> Input
__________
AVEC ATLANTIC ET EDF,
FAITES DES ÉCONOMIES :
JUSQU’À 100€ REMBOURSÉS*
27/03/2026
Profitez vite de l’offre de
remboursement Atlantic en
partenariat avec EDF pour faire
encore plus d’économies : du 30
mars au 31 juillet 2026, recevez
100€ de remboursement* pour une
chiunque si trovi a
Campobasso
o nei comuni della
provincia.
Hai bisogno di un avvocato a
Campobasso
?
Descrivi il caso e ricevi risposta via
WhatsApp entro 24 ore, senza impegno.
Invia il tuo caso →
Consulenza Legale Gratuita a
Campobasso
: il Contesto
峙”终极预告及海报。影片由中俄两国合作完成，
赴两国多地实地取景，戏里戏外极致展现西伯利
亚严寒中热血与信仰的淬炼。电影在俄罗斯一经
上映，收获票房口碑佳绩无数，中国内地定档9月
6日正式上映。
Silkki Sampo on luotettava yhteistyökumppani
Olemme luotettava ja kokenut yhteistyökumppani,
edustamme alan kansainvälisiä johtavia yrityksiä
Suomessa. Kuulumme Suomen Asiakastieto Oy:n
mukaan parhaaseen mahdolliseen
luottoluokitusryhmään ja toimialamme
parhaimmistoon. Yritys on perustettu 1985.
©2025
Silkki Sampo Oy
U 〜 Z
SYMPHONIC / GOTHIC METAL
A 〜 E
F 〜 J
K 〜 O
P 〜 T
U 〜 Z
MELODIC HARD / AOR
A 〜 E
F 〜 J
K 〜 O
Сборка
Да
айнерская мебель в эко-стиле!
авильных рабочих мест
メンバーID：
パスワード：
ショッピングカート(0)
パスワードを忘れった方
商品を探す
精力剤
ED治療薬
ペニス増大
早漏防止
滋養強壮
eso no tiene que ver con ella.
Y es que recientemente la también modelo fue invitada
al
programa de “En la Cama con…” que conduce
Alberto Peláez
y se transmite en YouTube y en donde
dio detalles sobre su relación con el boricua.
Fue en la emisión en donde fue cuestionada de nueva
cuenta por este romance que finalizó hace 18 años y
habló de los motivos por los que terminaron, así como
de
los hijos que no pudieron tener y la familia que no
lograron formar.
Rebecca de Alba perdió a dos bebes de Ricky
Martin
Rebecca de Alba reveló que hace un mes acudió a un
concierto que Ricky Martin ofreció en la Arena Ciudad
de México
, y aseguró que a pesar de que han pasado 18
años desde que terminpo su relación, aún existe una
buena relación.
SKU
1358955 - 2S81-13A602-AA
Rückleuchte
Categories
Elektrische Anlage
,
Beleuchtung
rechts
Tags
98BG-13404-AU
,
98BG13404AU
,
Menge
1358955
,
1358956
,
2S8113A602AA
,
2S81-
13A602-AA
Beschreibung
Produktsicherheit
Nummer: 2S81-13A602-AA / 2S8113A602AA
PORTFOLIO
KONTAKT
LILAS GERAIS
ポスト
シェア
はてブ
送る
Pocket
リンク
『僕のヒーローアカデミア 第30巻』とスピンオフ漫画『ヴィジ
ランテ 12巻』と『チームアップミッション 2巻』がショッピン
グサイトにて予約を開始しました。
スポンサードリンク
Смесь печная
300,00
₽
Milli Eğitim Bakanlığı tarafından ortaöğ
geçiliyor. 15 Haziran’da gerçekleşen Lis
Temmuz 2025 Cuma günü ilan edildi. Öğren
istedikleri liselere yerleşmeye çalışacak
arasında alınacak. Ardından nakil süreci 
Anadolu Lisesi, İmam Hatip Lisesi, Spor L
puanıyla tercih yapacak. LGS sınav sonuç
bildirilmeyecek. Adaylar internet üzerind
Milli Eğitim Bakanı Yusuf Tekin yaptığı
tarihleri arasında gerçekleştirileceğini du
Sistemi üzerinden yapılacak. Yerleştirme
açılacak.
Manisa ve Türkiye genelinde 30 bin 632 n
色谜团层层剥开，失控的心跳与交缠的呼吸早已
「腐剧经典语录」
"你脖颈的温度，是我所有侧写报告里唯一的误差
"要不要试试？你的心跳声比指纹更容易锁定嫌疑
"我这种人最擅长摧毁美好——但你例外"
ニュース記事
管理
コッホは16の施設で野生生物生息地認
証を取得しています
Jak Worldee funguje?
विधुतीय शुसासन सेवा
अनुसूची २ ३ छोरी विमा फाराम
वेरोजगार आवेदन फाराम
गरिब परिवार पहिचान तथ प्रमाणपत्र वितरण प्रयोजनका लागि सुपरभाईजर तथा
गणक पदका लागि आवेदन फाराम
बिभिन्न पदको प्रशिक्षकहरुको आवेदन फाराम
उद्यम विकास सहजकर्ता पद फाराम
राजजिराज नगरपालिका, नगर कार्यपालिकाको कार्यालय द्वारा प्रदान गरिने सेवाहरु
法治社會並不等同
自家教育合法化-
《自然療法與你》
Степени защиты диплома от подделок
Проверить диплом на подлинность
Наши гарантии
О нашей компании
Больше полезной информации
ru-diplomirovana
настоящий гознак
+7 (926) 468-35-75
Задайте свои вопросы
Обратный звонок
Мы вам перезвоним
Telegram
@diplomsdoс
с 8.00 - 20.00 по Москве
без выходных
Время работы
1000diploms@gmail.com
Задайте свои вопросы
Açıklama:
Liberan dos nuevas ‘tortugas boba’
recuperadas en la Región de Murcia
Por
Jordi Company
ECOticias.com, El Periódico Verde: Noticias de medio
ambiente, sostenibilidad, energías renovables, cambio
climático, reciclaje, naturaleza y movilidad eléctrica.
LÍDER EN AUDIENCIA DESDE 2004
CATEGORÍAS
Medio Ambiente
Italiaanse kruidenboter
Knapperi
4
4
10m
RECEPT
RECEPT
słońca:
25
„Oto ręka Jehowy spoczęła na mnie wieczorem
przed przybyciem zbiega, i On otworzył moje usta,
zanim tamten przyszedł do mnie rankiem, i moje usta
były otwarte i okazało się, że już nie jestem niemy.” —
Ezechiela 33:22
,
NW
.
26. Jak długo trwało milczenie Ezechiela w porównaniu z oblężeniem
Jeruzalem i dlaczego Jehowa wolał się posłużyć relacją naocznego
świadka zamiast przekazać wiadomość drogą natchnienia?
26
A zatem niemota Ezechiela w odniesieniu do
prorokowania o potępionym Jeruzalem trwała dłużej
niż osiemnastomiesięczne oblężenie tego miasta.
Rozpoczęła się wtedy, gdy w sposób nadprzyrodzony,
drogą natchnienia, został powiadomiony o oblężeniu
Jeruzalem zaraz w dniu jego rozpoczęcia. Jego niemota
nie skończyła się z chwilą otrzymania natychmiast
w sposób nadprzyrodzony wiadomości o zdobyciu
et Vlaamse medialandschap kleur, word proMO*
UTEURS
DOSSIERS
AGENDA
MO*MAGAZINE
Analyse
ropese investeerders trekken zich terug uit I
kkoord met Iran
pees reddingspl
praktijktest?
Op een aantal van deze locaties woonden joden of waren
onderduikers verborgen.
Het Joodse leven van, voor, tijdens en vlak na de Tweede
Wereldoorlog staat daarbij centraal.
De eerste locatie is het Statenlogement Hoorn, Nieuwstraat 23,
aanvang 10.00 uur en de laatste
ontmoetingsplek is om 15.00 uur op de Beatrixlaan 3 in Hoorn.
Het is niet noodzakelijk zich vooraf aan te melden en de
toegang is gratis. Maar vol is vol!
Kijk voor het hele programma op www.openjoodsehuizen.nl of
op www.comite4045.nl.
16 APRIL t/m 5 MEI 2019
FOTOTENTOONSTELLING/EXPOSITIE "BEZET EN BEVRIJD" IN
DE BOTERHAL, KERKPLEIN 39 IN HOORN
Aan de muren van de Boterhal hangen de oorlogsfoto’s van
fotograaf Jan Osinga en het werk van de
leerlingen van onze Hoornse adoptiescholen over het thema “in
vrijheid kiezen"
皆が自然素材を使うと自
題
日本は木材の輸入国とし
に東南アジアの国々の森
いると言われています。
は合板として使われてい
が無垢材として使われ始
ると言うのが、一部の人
__________
> Your goal
Using the data above, show each line where "sposób" occurs.

> Worked solution
Rozpoczęła się wtedy, gdy w sposób nadprzyrodzony,
w sposób nadprzyrodzony wiadomości o zdobyciu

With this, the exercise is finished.